*** Records for this task Section Begins ***

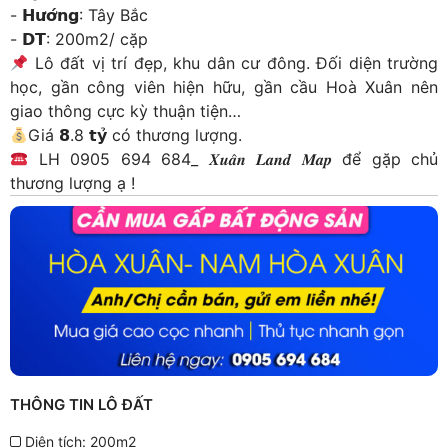
- 𝗛𝘂̛𝗼̛́𝗻𝗴: Tây Bắc
- 𝗗𝗧: 200m2/ cặp
Lô đất vị trí đẹp, khu dân cư đông. Đối diện trường
học, gần công viên hiện hữu, gần cầu Hoà Xuân nên
giao thông cực kỳ thuận tiện…
Giá 𝟴.8 𝘁𝘆̉ có thương lượng.
LH 0905 694 684_ 𝑿𝒖𝒂̂𝒏 𝑳𝒂𝒏𝒅 𝑴𝒂𝒑 để gặp chủ
thương lượng ạ !
THÔNG TIN LÔ ĐẤT
Diện tích: 200m2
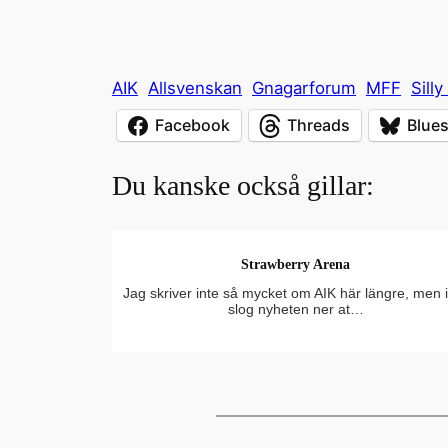
AIK
Allsvenskan
Gnagarforum
MFF
Sill
Facebook
Threads
Blue
Du kanske också gillar:
Strawberry Arena
Jag skriver inte så mycket om AIK här längre, men 
slog nyheten ner at…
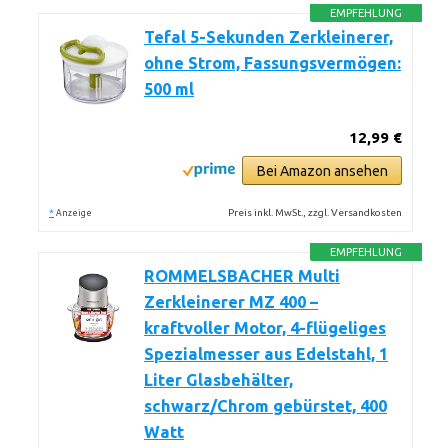
EMPFEHLUNG
Tefal 5-Sekunden Zerkleinerer,
ohne Strom, Fassungsvermögen:
500 ml
12,99 €
Bei Amazon ansehen
*
Preis inkl. MwSt., zzgl. Versandkosten
Anzeige
EMPFEHLUNG
ROMMELSBACHER Multi
Zerkleinerer MZ 400 –
kraftvoller Motor, 4-flügeliges
Spezialmesser aus Edelstahl, 1
Liter Glasbehälter,
schwarz/Chrom gebürstet, 400
Watt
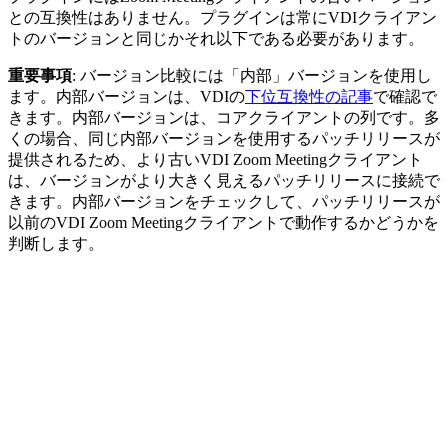
との互換性はありません。プラグインは常にVDIクライアン
トのバージョンと同じかそれ以下である必要があります。
重要事項
: バージョン比較には「内部」バージョンを使用し
ます。内部バージョンは、VDIの
下位互換性の記事
で確認で
きます。内部バージョンは、コアクライアントの列です。多
くの場合、同じ内部バージョンを使用するパッチリリースが
提供されるため、より古いVDI Zoom Meetingクライアント
は、バージョンがより大きく見えるパッチリリースに接続で
きます。内部バージョンをチェックして、パッチリリースが
以前のVDI Zoom Meetingクライアントで動作するかどうかを
判断します。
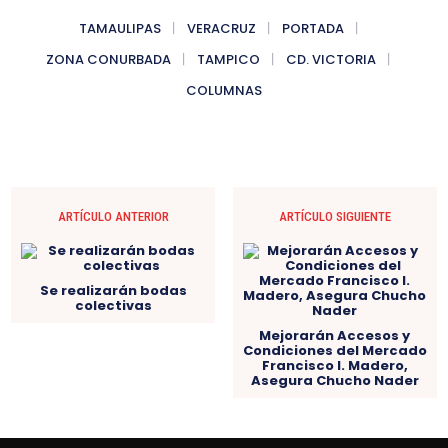
TAMAULIPAS
VERACRUZ
PORTADA
ZONA CONURBADA
TAMPICO
CD. VICTORIA
COLUMNAS
ARTÍCULO ANTERIOR
ARTÍCULO SIGUIENTE
Se realizarán bodas
colectivas
Mejorarán Accesos y
Condiciones del Mercado
Francisco I. Madero,
Asegura Chucho Nader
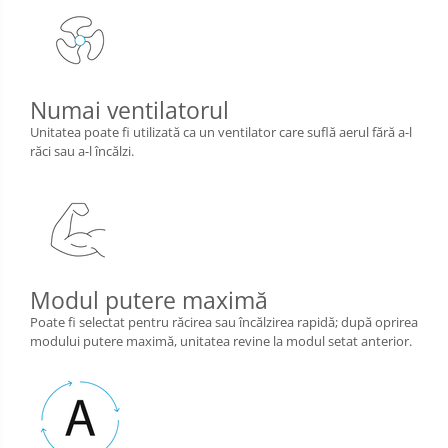
Numai ventilatorul
Unitatea poate fi utilizată ca un ventilator care suflă aerul fără a-l
răci sau a-l încălzi.
Modul putere maximă
Poate fi selectat pentru răcirea sau încălzirea rapidă; după oprirea
modului putere maximă, unitatea revine la modul setat anterior.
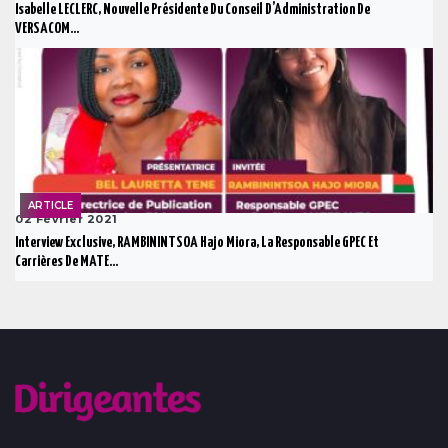
Isabelle LECLERC, Nouvelle Présidente Du Conseil D’Administration De
VERSACOM...
ARTICLE
02 Février 2021
Interview Exclusive, RAMBININTSOA Hajo Miora, La Responsable GPEC Et
Carrières De MATE...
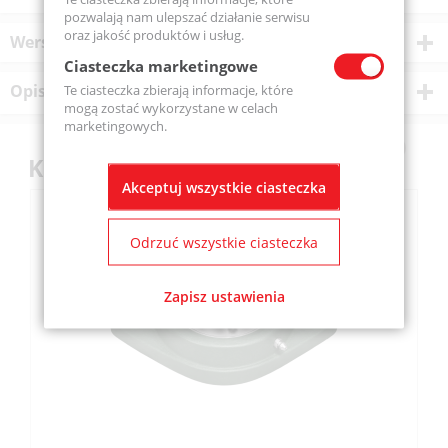
pozwalają nam ulepszać działanie serwisu
oraz jakość produktów i usług.
Wersje produktu
Ciasteczka marketingowe
Opis produktu
Te ciasteczka zbierają informacje, które
mogą zostać wykorzystane w celach
marketingowych.
Klienci kupili również
Akceptuj wszystkie ciasteczka
Odrzuć wszystkie ciasteczka
Zapisz ustawienia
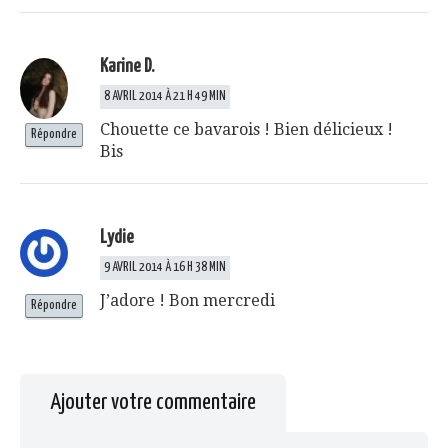
Karine D.
8 AVRIL 2014 À 21 H 49 MIN
Chouette ce bavarois ! Bien délicieux !
Répondre
Bis
Lydie
9 AVRIL 2014 À 16 H 38 MIN
J’adore ! Bon mercredi
Répondre
Ajouter votre commentaire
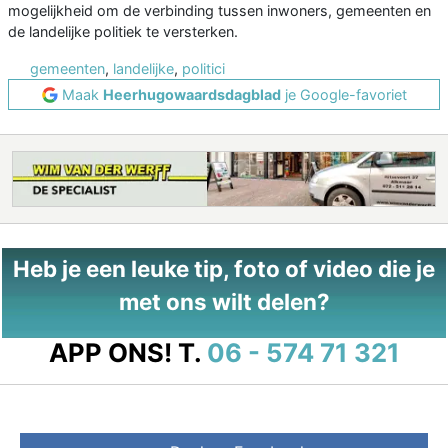
mogelijkheid om de verbinding tussen inwoners, gemeenten en
de landelijke politiek te versterken.
gemeenten
,
landelijke
,
politici
Maak
Heerhugowaardsdagblad
je Google-favoriet
Heb je een leuke tip, foto of video die je
met ons wilt delen?
APP ONS!
T.
06 - 574 71 321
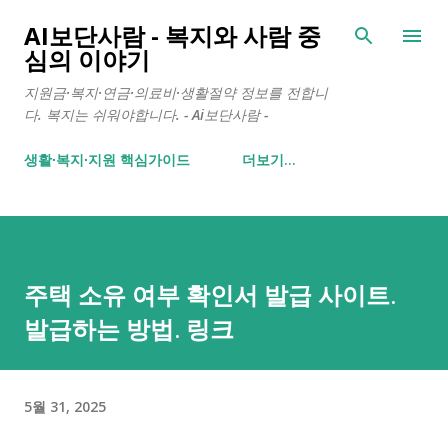
기본 콘텐츠로 건너뛰기
AI보단사람 - 복지와 사람 중
심의 이야기
지원금·복지·연금·의료비·생활절약 정보를 전합니
다. 복지는 쉬워야합니다. - Ai보단사람 -
생활∙복지∙지원 핵심가이드
더보기…
주택 소유 여부 확인서 발급 사이트.
발급하는 방법. 링크
5월 31, 2025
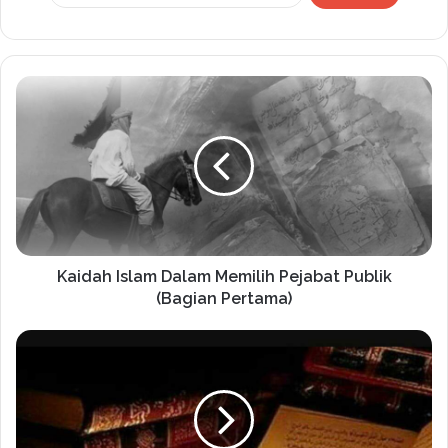
Kaidah Islam Dalam Memilih Pejabat Publik
(Bagian Pertama)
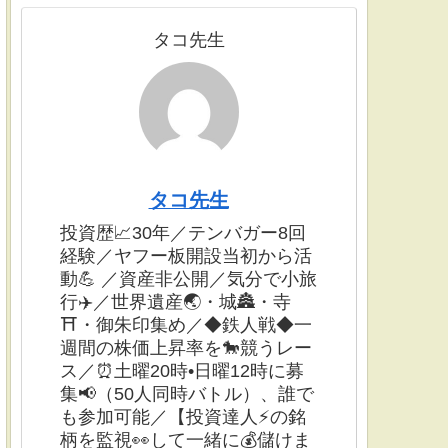
タコ先生
タコ先生
投資歴📈30年／テンバガー8回
経験／ヤフー板開設当初から活
動💪 ／資産非公開／気分で小旅
行✈️／世界遺産🌏・城🏯・寺
⛩・御朱印集め／◆鉄人戦◆一
週間の株価上昇率を🐎競うレー
ス／⏰土曜20時•日曜12時に募
集📢（50人同時バトル）、誰で
も参加可能／【投資達人⚡️の銘
柄を監視👀して一緒に💰儲けま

*** Records for this task Section Ends ***

→ Assigned task
Copy exactly what appears in the entries, beginning with the first line and ending with the line that has "răci sau a-l încălzi.", but not the pictures.

→ Task solution
- 𝗛𝘂̛𝗼̛́𝗻𝗴: Tây Bắc
- 𝗗𝗧: 200m2/ cặp
Lô đất vị trí đẹp, khu dân cư đông. Đối diện trường
học, gần công viên hiện hữu, gần cầu Hoà Xuân nên
giao thông cực kỳ thuận tiện…
Giá 𝟴.8 𝘁𝘆̉ có thương lượng.
LH 0905 694 684_ 𝑿𝒖𝒂̂𝒏 𝑳𝒂𝒏𝒅 𝑴𝒂𝒑 để gặp chủ
thương lượng ạ !
THÔNG TIN LÔ ĐẤT
Diện tích: 200m2
AIK
Allsvenskan
Gnagarforum
MFF
Sill
Facebook
Threads
Blue
Du kanske också gillar:
Strawberry Arena
Jag skriver inte så mycket om AIK här längre, men 
slog nyheten ner at…
EMPFEHLUNG
Tefal 5-Sekunden Zerkleinerer,
ohne Strom, Fassungsvermögen:
500 ml
12,99 €
Bei Amazon ansehen
*
Preis inkl. MwSt., zzgl. Versandkosten
Anzeige
EMPFEHLUNG
ROMMELSBACHER Multi
Zerkleinerer MZ 400 –
kraftvoller Motor, 4-flügeliges
Spezialmesser aus Edelstahl, 1
Liter Glasbehälter,
schwarz/Chrom gebürstet, 400
Watt
との互換性はありません。プラグインは常にVDIクライアン
トのバージョンと同じかそれ以下である必要があります。
重要事項
: バージョン比較には「内部」バージョンを使用し
ます。内部バージョンは、VDIの
下位互換性の記事
で確認で
きます。内部バージョンは、コアクライアントの列です。多
くの場合、同じ内部バージョンを使用するパッチリリースが
提供されるため、より古いVDI Zoom Meetingクライアント
は、バージョンがより大きく見えるパッチリリースに接続で
きます。内部バージョンをチェックして、パッチリリースが
以前のVDI Zoom Meetingクライアントで動作するかどうかを
判断します。
TAMAULIPAS
VERACRUZ
PORTADA
ZONA CONURBADA
TAMPICO
CD. VICTORIA
COLUMNAS
ARTÍCULO ANTERIOR
ARTÍCULO SIGUIENTE
Se realizarán bodas
colectivas
Mejorarán Accesos y
Condiciones del Mercado
Francisco I. Madero,
Asegura Chucho Nader
Numai ventilatorul
Unitatea poate fi utilizată ca un ventilator care suflă aerul fără a-l
răci sau a-l încălzi.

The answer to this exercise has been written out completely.